Не тут то было. Он лишь прищурился и негромко проговорил:
– Как хочешь. Наше дело, что называется, предложить. – Он прошелся, переложив со стула бумажку уселся на него, откинулся на спинку и вопросил: Позволь-ка узнать, события в полицейском участке произошли в действительности?
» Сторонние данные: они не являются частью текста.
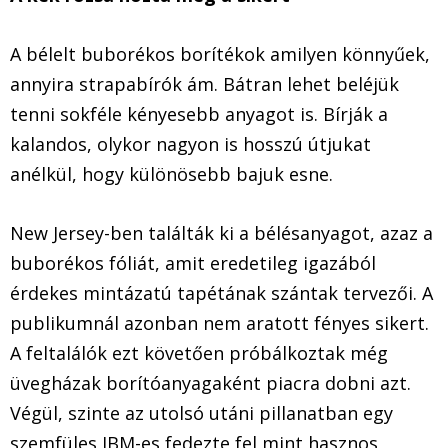
A bélelt buborékos borítékok amilyen könnyűek,
annyira strapabírók ám. Bátran lehet beléjük
tenni sokféle kényesebb anyagot is. Bírják a
kalandos, olykor nagyon is hosszú útjukat
anélkül, hogy különösebb bajuk esne.
New Jersey-ben találták ki a bélésanyagot, azaz a
buborékos fóliát, amit eredetileg igazából
érdekes mintázatú tapétának szántak tervezői. A
publikumnál azonban nem aratott fényes sikert.
A feltalálók ezt követően próbálkoztak még
üvegházak borítóanyagaként piacra dobni azt.
Végül, szinte az utolsó utáni pillanatban egy
szemfüles IBM-es fedezte fel mint hasznos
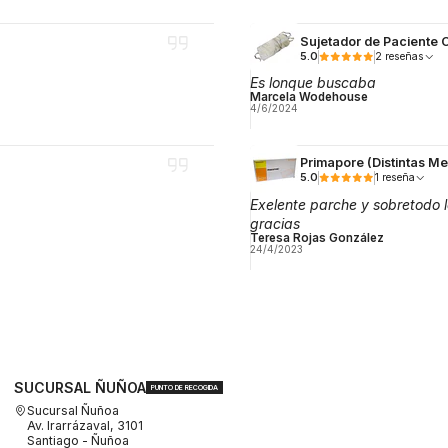
Sujetador de Paciente 
5.0
2 reseñas
Es lonque buscaba
Marcela Wodehouse
4/6/2024
Primapore (Distintas M
5.0
1 reseña
Exelente parche y sobretodo
gracias
Teresa Rojas González
24/4/2023
SUCURSAL ÑUÑOA
PUNTO DE RECOGIDA
Sucursal Ñuñoa
Av. Irarrázaval, 3101
Santiago - Ñuñoa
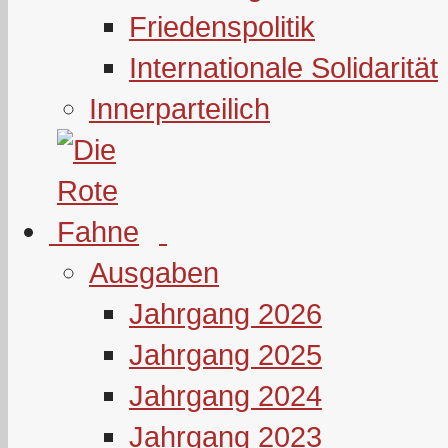
Friedenspolitik
Internationale Solidarität
Innerparteilich
Ausgaben
Jahrgang 2026
Jahrgang 2025
Jahrgang 2024
Jahrgang 2023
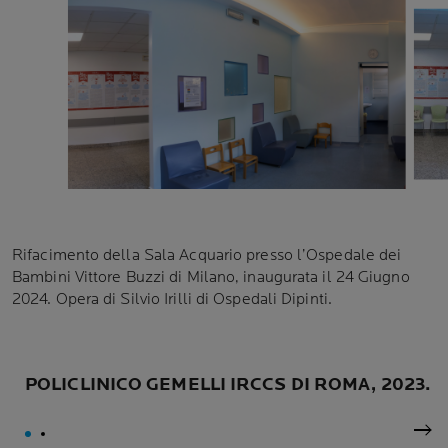
Rifacimento della Sala Acquario presso l’Ospedale dei
Bambini Vittore Buzzi di Milano, inaugurata il 24 Giugno
2024. Opera di Silvio Irilli di Ospedali Dipinti.
POLICLINICO GEMELLI IRCCS DI ROMA, 2023.
Suc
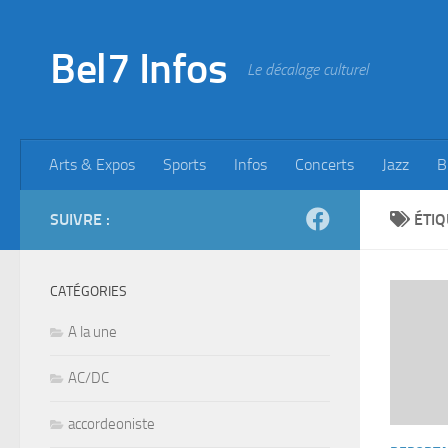
Skip to content
Bel7 Infos
Le décalage culturel
Arts & Expos
Sports
Infos
Concerts
Jazz
B
SUIVRE :
ÉTIQ
CATÉGORIES
A la une
AC/DC
accordeoniste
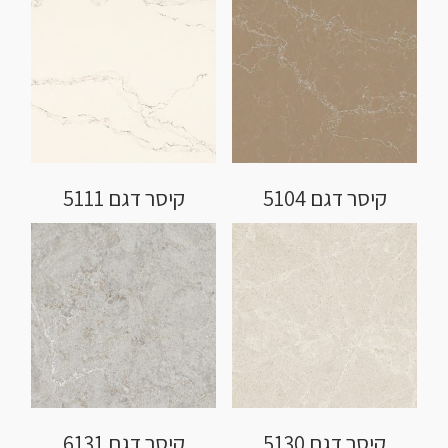
קיסר דגם 5104
קיסר דגם 5111
קיסר דגם 5130
קיסר דגם 6131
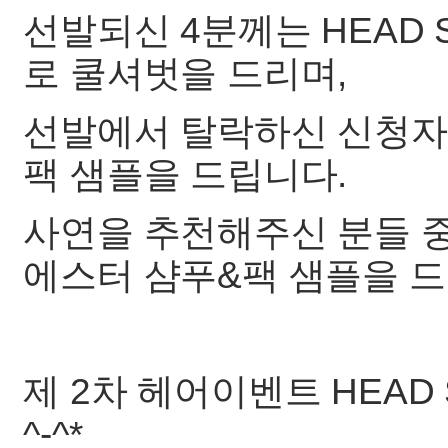
선발되신 4분께는 HEAD 
로 쿨셔벗을 드리며,
선발에서 탈락하신 신청자
팩 샘플을 드립니다.
사연을 추천해주신 분들 중
에스터 샴푸&팩 샘플을 
제 2차 헤어이벤트 HEAD
^-^*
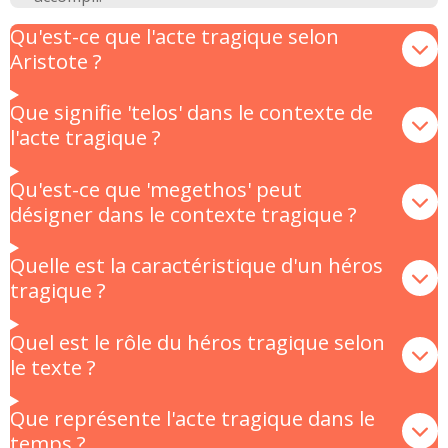
Qu'est-ce que l'acte tragique selon
Aristote ?
Que signifie 'telos' dans le contexte de
l'acte tragique ?
Qu'est-ce que 'megethos' peut
désigner dans le contexte tragique ?
Quelle est la caractéristique d'un héros
tragique ?
Quel est le rôle du héros tragique selon
le texte ?
Que représente l'acte tragique dans le
temps ?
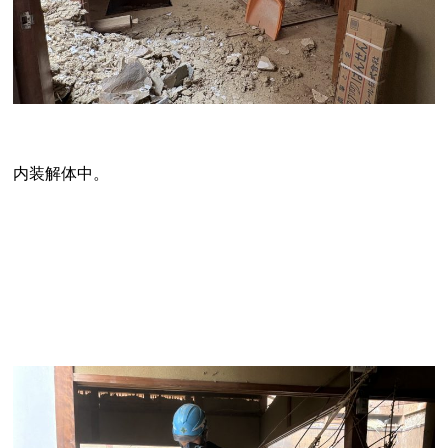
内装解体中。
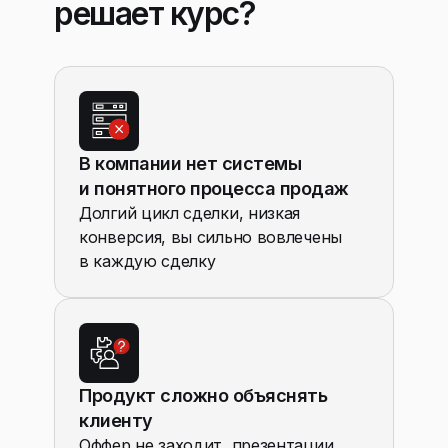
решает курс?
В компании нет системы
и понятного процесса продаж
Долгий цикл сделки, низкая
конверсия, вы сильно вовлечены
в каждую сделку
Продукт сложно объяснять
клиенту
Оффер не заходит, презентации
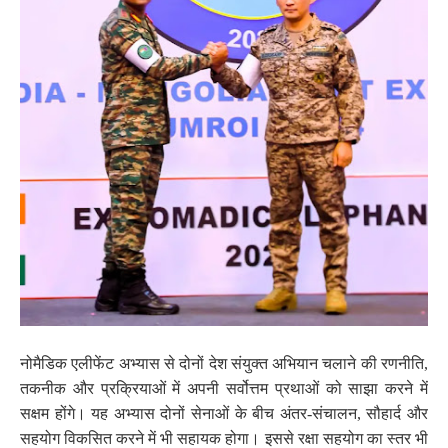
नोमैडिक एलीफेंट अभ्यास से दोनों देश संयुक्त अभियान चलाने की रणनीति,
तकनीक और प्रक्रियाओं में अपनी सर्वोत्तम प्रथाओं को साझा करने में
सक्षम होंगे। यह अभ्यास दोनों सेनाओं के बीच अंतर-संचालन, सौहार्द और
सहयोग विकसित करने में भी सहायक होगा। इससे रक्षा सहयोग का स्तर भी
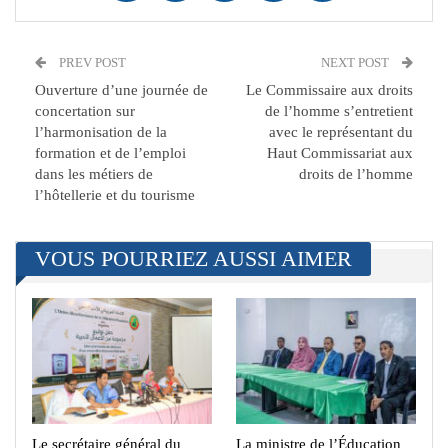
PREV POST
NEXT POST
Ouverture d’une journée de
Le Commissaire aux droits
concertation sur
de l’homme s’entretient
l’harmonisation de la
avec le représentant du
formation et de l’emploi
Haut Commissariat aux
dans les métiers de
droits de l’homme
l’hôtellerie et du tourisme
VOUS POURRIEZ AUSSI AIMER
Le secrétaire général du
La ministre de l’Éducation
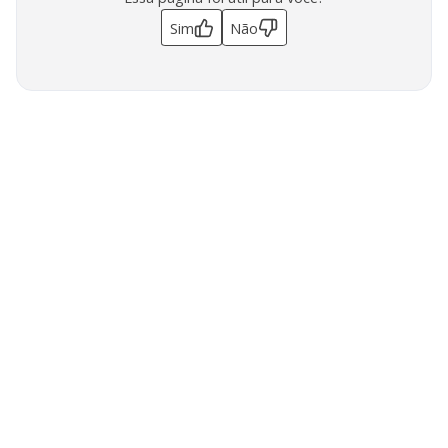
Sim
Não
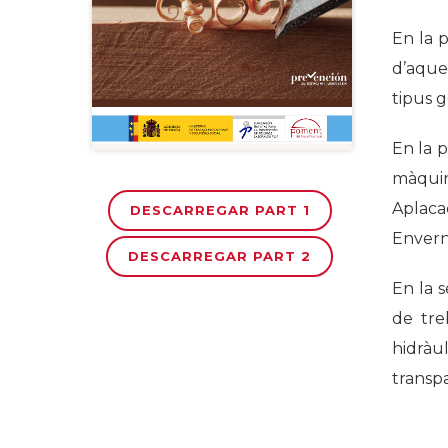
En la p
d’aques
tipus g
En la 
màquine
Aplac
DESCARREGAR PART 1
Envern
DESCARREGAR PART 2
En la 
de tre
hidràu
transpa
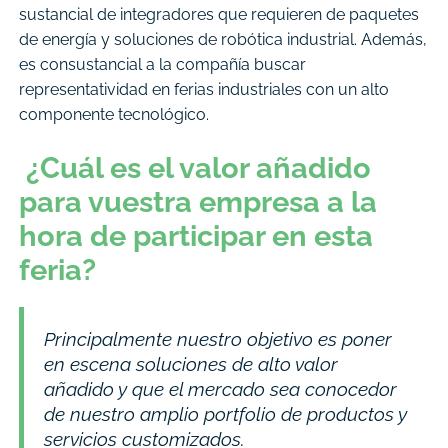
sustancial de integradores que requieren de paquetes
de energía y soluciones de robótica industrial. Además,
es consustancial a la compañía buscar
representatividad en ferias industriales con un alto
componente tecnológico.
¿Cuál es el valor añadido
para vuestra empresa a la
hora de participar en esta
feria?
Principalmente nuestro objetivo es poner
en escena soluciones de alto valor
añadido y que el mercado sea conocedor
de nuestro amplio portfolio de productos y
servicios customizados.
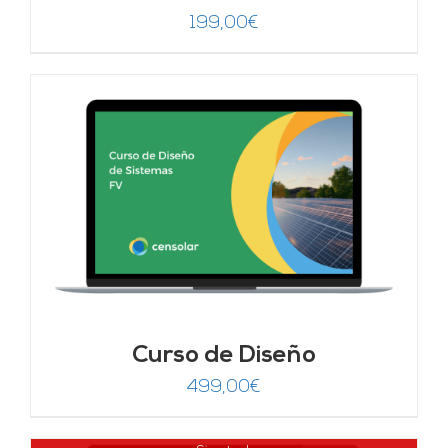
199,00
€
Curso de Diseño
499,00
€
– Какие события? – нахмурилась я и он уточнил:
– Вот эта эпопея с пепельницей и носками, – и ткнул пальцем в текст.
– Ну да, – равнодушно улыбнулась я, – Иди уже, не мешай думать…
– Минутку! – попросил он и снова задал вопрос, – Вы там с Ольгой вдвоём были?
– Где? – я устало закрыла лицо руками.
– В ментовке! – повысил он голос. Ольга тут же заволновалась:
– При чем здесь ментовка?
Лёнька, не глядя на неё, ждал от меня ответ. Я, вздохнув, подтвердила:
– Вдвоем.
– Ясно, – удовлетворённо ухмыльнулся он, вытягивая на пол комнаты ноги, – Что ж, милая, хочешь подумать – думай, только чтобы ты понапрасну свои извилины не напрягала, позволь тебе кое-какую информацию к размышлению выдать. Во-первых, маньячка я твоего пробил, – заметив, что я нахмурилась, он поспешно поправился, – да-да, я помню, он не твой. Ну вот, маньячок наш до сих пор сидит. – Глядя на то, какой фурор произвело это известие – мы втроём просто пооткрывали рты – он добавил, как будто у кого-то могли возникнуть сомнения, – в тюрьме. Где-то под Пермью. И сидит прочно, я проверял. Там колония со строгим режимом, заключенные, как сейчас водится, не просто по документам числятся, а реально сидят. Срок у нашего педофила истекает скоро – месяца через два или что-то около того, но пока он отдыхает там, ведет себя, между прочим, образцово, жажду мести не проявляет, администрация им довольна.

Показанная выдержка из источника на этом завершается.